For many, the word networking elicits thoughts of schmoozing, asking for something, or slick salesmanship. But in reality, networking is defined in the dictionary as “a supportive system of sharing information and services among individuals and groups having a common interest.” That supportive system is critical to your career management.


As the first step in your networking, have a clear and specific career objective. If you have not decided on one specific career goal, be prepared with a list of viable alternatives. When networking, avoid saying “I am looking for a challenging position that offers growth potential.” Statements such as these do not help the listener figure out how to help you specifically.


Next, define your purpose in networking. Would you like to: learn more about current or future career opportunities, gain constructive feedback, obtain information, get input, have greater visibility, or build a network of colleagues/contacts? Understanding what you need and want helps you know how to manage your connections.


Here are some additional tips to help you be successful in your networking:


-Think about what you have to offer in a networking interaction. By offering something in exchange for your contact’s time and information, you create a mutually beneficial relationship.

Examples could be: provide new ideas, share information, support other’s goals, help, brainstorm, share expertise, offer appreciation, provide research, and share contacts.


-Make a list of 10 people that might be possible networking contacts. Each day work on expanding your list until you have at least 100 people who you can talk to. Avoid feeling overwhelmed by this process, begin small by listing 10 people and then build your list from there. Start with co-workers, colleagues from professional associations, people you are on committees with or taking classes with, people who provide services, etc.


-Consider these places to network: professional meetings, around the office, alumni events, taking a class, volunteering or anywhere you make connections with others.


-Asking for a referral: when your friend refers you to his/her friend, you are no longer viewed as a stranger and the barriers disappear. When contacting referrals your goals are to develop a rapport with the person, learn more about the department, organization, or company in relation to your career goals and obtain information about other departments, companies, or people that may have potential opportunities of interest. Be sure to be brief when providing a summary of your background. Take notes on your discussion for future reference and be sure to follow up with a thank-you note. You will discover that most people are happy to help, but can only do so if you are prepared by asking the right questions.

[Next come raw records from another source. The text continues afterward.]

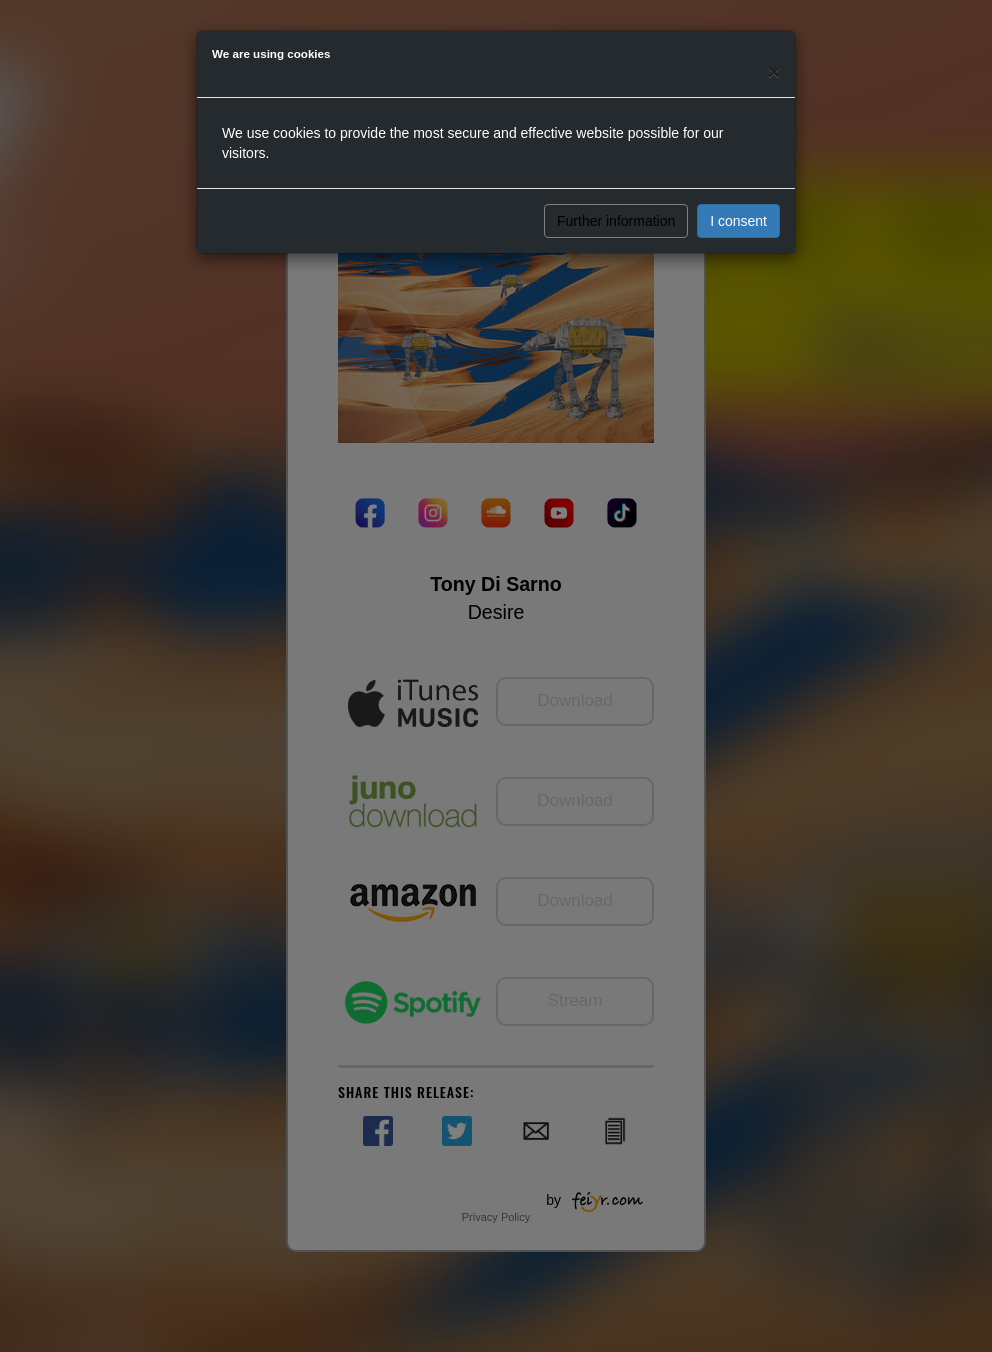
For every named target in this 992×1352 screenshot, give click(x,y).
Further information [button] (616, 221)
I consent (738, 221)
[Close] (774, 71)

-Last but not least, always keep in touch with your growing list of contacts and you will see your network blossom!


Here are some networking opening liners for you try:


o Tell me about…


o What is your opinion?


o Who would you suggest?


o How would I…?


o Since we don’t know each other, may I tell you about myself?


o Would you be willing to explain how you made your career change?


And try these suggested closings:


o You know a lot of people in the department/company. Does anyone come to mind who would be a good source of information?


o Do you know of any projects coming up that I may be of help with?


o After I speak with John, I will call and let you know what happened.